A road to recovery- motivated by unity

Assistant Lacrosse coach Kelsey Paulsen faces a long road of recovery, but has a strong and caring team to support her.


Allison Hipes

The girls’ lacrosse team wears green to support their coach on her road to recovery.

Rosemary Delamater, Staff Writer

There are many good ways to celebrate a birthday, from huge parties to movies with friends. Maybe a big deal is made of it, or maybe not. But there is a key word: celebrate.

“Celebrate” is not a smile dissolving as a car should slow down, but it never does. “Celebrate” is not the sound of sirens or a stretcher disappearing into the back of an ambulance.

“Celebrate” is not supposed to be the beginning to a two-week coma.

Assistant lacrosse coach Kelsey Paulsen was enjoying her 28th birthday in downtown Charleston on March 8. It was 7:30 on a Friday night.

“It wasn’t 2:00 in the morning,” said Coach Brooke Black, her friend and the head coach of the girls’ lacrosse team. “It wasn’t pitch dark out. She was just out to dinner with her family, her husband and two friends when this guy decided to drive with no lights on on King Street.
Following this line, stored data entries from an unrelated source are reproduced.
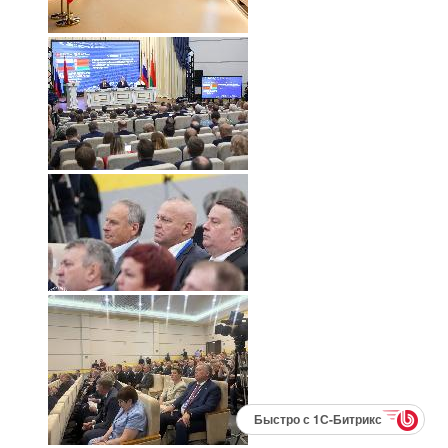
Быстро с 1С-Битрикс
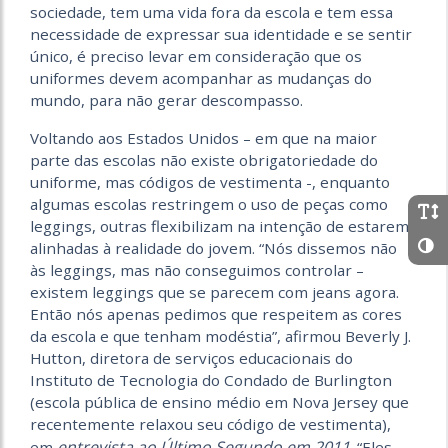
sociedade, tem uma vida fora da escola e tem essa
necessidade de expressar sua identidade e se sentir
único, é preciso levar em consideração que os
uniformes devem acompanhar as mudanças do
mundo, para não gerar descompasso.
Voltando aos Estados Unidos – em que na maior
parte das escolas não existe obrigatoriedade do
uniforme, mas códigos de vestimenta -, enquanto
algumas escolas restringem o uso de peças como
leggings, outras flexibilizam na intenção de estarem
alinhadas à realidade do jovem. “Nós dissemos não
às leggings, mas não conseguimos controlar –
existem leggings que se parecem com jeans agora.
Então nós apenas pedimos que respeitem as cores
da escola e que tenham modéstia”, afirmou Beverly J.
Hutton, diretora de serviços educacionais do
Instituto de Tecnologia do Condado de Burlington
(escola pública de ensino médio em Nova Jersey que
recentemente relaxou seu código de vestimenta),
entrevista ao Último Segundo em 2011
em
. “Eles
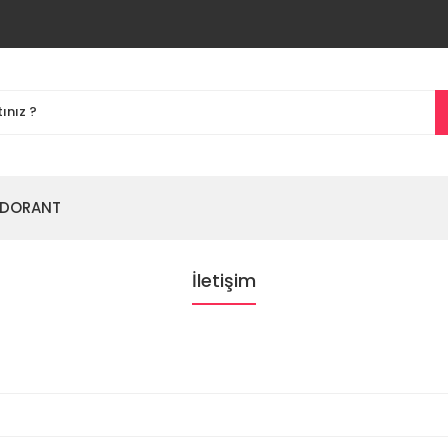
DORANT
İletişim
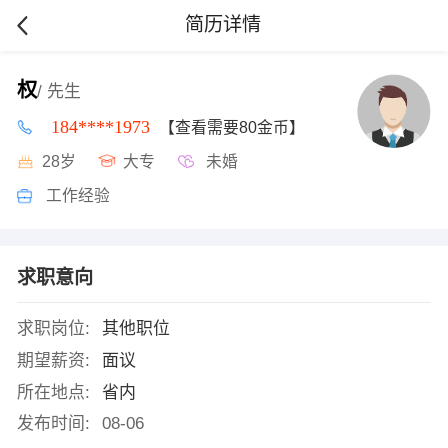
简历详情
权
/ 先生
184****1973
【查看需要80金币】
28岁
大专
未婚
工作经验
求职意向
求职岗位:
其他职位
期望薪资:
面议
所在地点:
省内
发布时间:
08-06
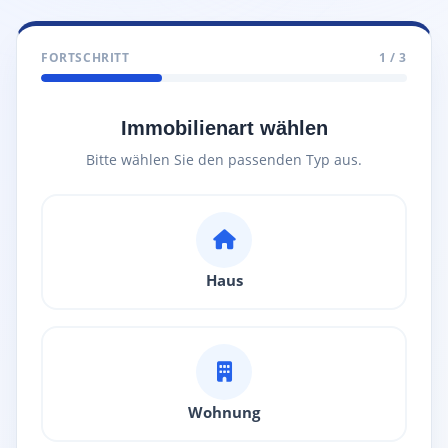
FORTSCHRITT
1 / 3
Immobilienart wählen
Bitte wählen Sie den passenden Typ aus.
Haus
Wohnung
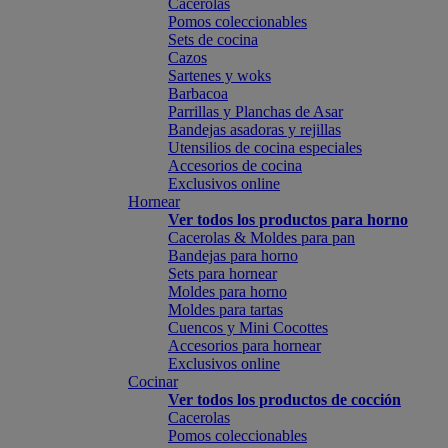
Cacerolas
Pomos coleccionables
Sets de cocina
Cazos
Sartenes y woks
Barbacoa
Parrillas y Planchas de Asar
Bandejas asadoras y rejillas
Utensilios de cocina especiales
Accesorios de cocina
Exclusivos online
Hornear
Ver todos los productos para horno
Cacerolas & Moldes para pan
Bandejas para horno
Sets para hornear
Moldes para horno
Moldes para tartas
Cuencos y Mini Cocottes
Accesorios para hornear
Exclusivos online
Cocinar
Ver todos los productos de cocción
Cacerolas
Pomos coleccionables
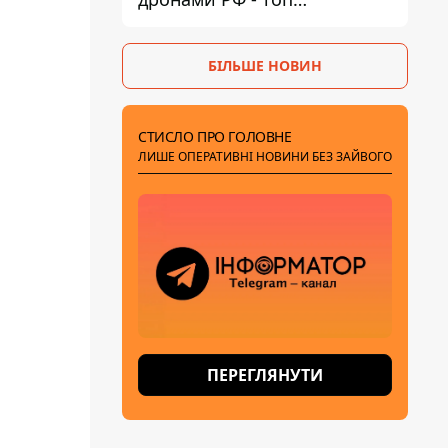
небезпечних районів
БІЛЬШЕ НОВИН
СТИСЛО ПРО ГОЛОВНЕ
ЛИШЕ ОПЕРАТИВНІ НОВИНИ БЕЗ ЗАЙВОГО
ПЕРЕГЛЯНУТИ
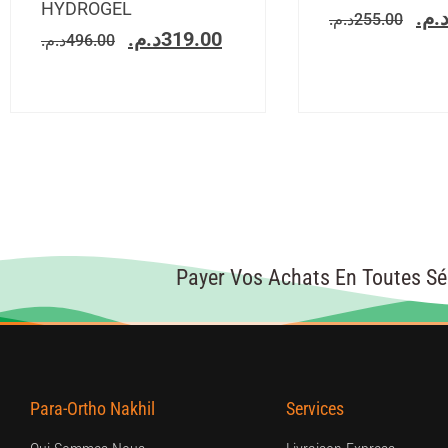
HYDROGEL
د.م
د.م.
255.00
د.م.
319.00
د.م.
496.00
Payer Vos Achats En Toutes Sé
Para-Ortho Nakhil
Services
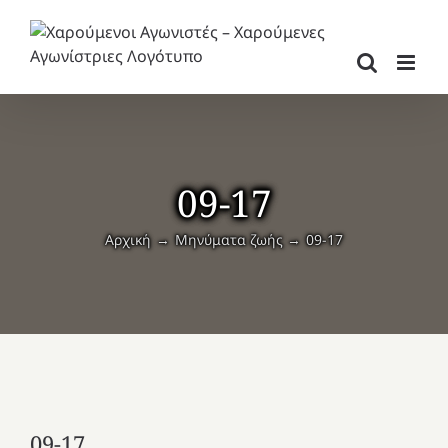
Μετάβαση
στο
περιεχόμενο
09-17
Αρχική
Μηνύματα ζωής
09-17
09-17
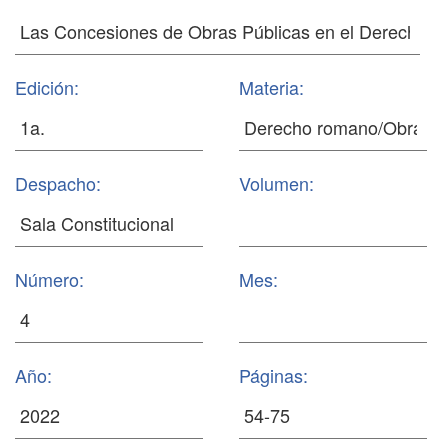
Edición:
Materia:
Despacho:
Volumen:
Número:
Mes:
Año:
Páginas:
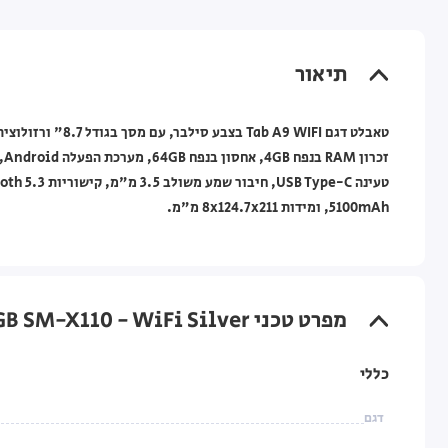
תיאור
5100mAh, ומידות ‎8x124.7x211 מ"מ.
מפרט טכני Samsung Galaxy Tab A9 4GB+64GB SM-X110 - WiFi Silver סילבר
כללי
דגם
She wasn’t even in the middle of the road.

“It could have been anybody,” Black added.

Coach Paulsen was an assistant coach for the girls’ lacrosse team for four years, up until last year when she took a break after getting married. According to Coach Black, “She is tenacious. She’s a fighter. She literally runs marathons for fun. She is your stereotypical Long Island girl, big personality.”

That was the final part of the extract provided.